Cambodia’s government is forgoing around US$50 million in monthly revenue as part of efforts to cushion citizens from rising fuel prices driven by the ongoing conflict in the Middle East, Prime Minister Hun Manet has said.
Speaking at the groundbreaking ceremony for Section 2 of the Funan Techo Canal in Takeo province on 11 April, Hun Manet explained that the losses stem from tax reductions and other financial measures introduced to stabilise the cost of living.
He noted that state-owned utility provider Electricité du Cambodge has alone absorbed about US$35 million in losses to prevent electricity tariff increases during the global energy crisis, as oil prices and production costs continue to climb.

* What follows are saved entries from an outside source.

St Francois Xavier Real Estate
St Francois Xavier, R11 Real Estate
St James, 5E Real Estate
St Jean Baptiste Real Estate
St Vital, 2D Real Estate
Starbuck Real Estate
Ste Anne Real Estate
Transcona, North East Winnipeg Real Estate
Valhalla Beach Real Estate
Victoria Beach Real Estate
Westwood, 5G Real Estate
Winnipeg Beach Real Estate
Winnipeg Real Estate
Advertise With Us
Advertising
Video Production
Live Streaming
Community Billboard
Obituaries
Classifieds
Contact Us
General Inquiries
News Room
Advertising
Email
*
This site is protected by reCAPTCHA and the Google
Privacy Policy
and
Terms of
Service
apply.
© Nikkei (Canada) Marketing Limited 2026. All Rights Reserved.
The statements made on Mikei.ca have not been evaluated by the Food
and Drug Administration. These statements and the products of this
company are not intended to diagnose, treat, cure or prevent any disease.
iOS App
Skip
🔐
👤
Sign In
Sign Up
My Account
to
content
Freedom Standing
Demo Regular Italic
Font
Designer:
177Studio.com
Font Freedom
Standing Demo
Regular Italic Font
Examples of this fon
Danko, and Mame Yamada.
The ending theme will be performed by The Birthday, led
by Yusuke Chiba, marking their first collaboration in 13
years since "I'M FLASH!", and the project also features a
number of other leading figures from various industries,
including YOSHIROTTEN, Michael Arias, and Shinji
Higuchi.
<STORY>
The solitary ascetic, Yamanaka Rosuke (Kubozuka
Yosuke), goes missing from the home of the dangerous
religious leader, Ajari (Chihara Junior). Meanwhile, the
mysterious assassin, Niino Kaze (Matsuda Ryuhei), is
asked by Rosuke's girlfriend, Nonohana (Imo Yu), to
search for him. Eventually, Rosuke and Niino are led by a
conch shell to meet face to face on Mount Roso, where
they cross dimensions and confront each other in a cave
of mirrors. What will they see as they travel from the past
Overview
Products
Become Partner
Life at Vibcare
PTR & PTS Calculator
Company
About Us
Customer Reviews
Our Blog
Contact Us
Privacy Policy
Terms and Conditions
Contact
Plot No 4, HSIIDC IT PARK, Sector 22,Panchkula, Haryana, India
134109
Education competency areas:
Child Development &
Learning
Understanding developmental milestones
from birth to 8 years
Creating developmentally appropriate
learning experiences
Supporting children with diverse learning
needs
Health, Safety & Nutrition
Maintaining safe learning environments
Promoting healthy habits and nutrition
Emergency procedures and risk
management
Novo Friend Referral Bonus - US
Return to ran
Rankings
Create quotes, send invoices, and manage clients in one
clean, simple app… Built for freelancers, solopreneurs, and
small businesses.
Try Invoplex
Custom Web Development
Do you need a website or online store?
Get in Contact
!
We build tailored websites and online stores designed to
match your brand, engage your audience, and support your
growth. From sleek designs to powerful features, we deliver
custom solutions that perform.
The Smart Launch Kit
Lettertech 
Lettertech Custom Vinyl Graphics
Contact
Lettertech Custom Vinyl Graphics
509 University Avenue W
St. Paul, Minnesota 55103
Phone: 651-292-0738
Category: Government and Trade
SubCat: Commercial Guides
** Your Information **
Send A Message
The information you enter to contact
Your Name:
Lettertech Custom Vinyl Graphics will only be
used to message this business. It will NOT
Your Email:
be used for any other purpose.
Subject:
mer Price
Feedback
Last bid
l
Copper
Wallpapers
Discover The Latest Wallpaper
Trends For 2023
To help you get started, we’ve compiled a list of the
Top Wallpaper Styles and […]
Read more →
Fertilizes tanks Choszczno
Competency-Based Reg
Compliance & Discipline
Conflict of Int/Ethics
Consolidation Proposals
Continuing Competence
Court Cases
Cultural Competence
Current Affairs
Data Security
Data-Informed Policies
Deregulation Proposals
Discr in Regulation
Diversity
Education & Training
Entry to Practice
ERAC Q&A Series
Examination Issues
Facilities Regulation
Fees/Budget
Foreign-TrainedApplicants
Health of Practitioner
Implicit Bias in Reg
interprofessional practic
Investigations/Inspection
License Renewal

The Prime Minister pointed out that while some countries, including Singapore, have adjusted electricity prices upward, Cambodia has opted to maintain stable rates to protect households from further financial strain.
He added that if the situation persists, the government is prepared to consider additional support measures to ease the burden on the public, stressing that the current US$50 million monthly shortfall reflects a deliberate policy to keep money in citizens’ hands.
Hun Manet also acknowledged that diesel prices remain elevated and volatile, warning that the ongoing war continues to create uncertainty in global energy markets.
He emphasised that the Royal Government remains committed to supporting the population not only during stable periods but also through crises, using targeted interventions to mitigate the impact of external shocks on the domestic economy.